As outlined in the subsection Proposed Vulnerability Concept, two key terms are introduced: internal preconditions (driver factors) and exposure factors. In the following discussions, these terms will be referred to as the Vulnerability Driver Factor (VDF) and the Vulnerability Exposure Factor (VEF), respectively. Metrics such as MAD and static features (xT) are applied to the VDF and VEF, as will be elaborated in the following sections.
This section introduces some indicators of PVI, VDF, and VEF, in Tables 2, 3, and 4. The indicators or factors are adopted from prior studies such as those on manufacturing systems, logistics, and warehousing35,40,45,54, battery charging infrastructure20,38,55,56, battery storage systems57, and the British Standard – Maintenance Key Performance Indicators58. The selection of indicators and factors introduced in Tables 2 through 4 is limited by the scope of attributes available in the dataset obtained from an EM-BSCS service provider in Jakarta59.
Table 2 presents three examples of performance vulnerability indicators (PVIi), one of which is battery swapping throughput ( \(PVI_{1}\) ). Throughput may serve as a basis for station closure decisions when the value is critically low55. Throughput data, combined with the state of charge (SoC) of swapped batteries, can be used to estimate daily electricity consumption (kWh), which may design incentive schemes for users swapping batteries above a specific SoC threshold. Additionally, throughput can be used to calculate station occupancy38. Similarly, the second indicator ( \(PVI_{2}\) ) may capture battery utilization diversity, measured as the ratio of unique batteries ( \(PVI_{2}\) ) to swapping throughput ( \(PVI_{1}\) ). A higher ratio suggests lower vulnerability by reducing the risk of accelerated battery degradation.
Characteristic-based vulnerability variables include several driver and exposure factors, as presented in Tables 3 and 4. These factors may vary depending on system context and data availability. The state of charge (SoC) is an example of a driver factor, as frequent battery swaps at low SoC levels can reduce battery availability and accelerate degradation, thereby increasing EM-BSCS vulnerability. The median absolute deviation (MAD) of the SoC at each station is used as input for vulnerability scoring. Meanwhile, variables such as flood index and distance to the nearest station are considered static features ( \(x_{T}\) ), as they remain relatively stable over observation periods. Definitions and measurement methods for all factors are provided in Tables 3 and 4.
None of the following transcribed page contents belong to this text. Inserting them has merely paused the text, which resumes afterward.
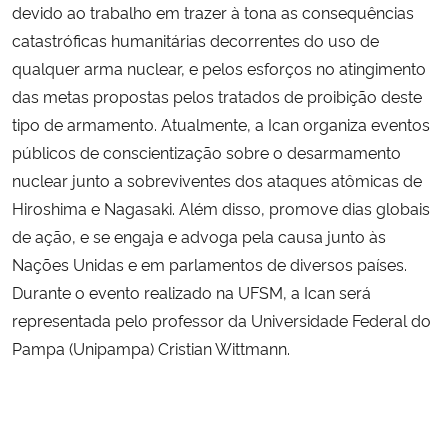
devido ao trabalho em trazer à tona as consequências
catastróficas humanitárias decorrentes do uso de
qualquer arma nuclear, e pelos esforços no atingimento
das metas propostas pelos tratados de proibição deste
tipo de armamento. Atualmente, a Ican organiza eventos
públicos de conscientização sobre o desarmamento
nuclear junto a sobreviventes dos ataques atômicas de
Hiroshima e Nagasaki. Além disso, promove dias globais
de ação, e se engaja e advoga pela causa junto às
Nações Unidas e em parlamentos de diversos países.
Durante o evento realizado na UFSM, a Ican será
representada pelo professor da Universidade Federal do
Pampa (Unipampa) Cristian Wittmann.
Table 2 The performance vulnerability indicators.Table 3 The vulnerability driver factors.Table 4 The vulnerability exposure factors.Fig. 5
The relation scheme of PVI, VDF and VEF.
Figure 5 illustrates a relationship between the driver and exposure factors, which are assumed to affect the outcomes of the battery swapping and charging operations.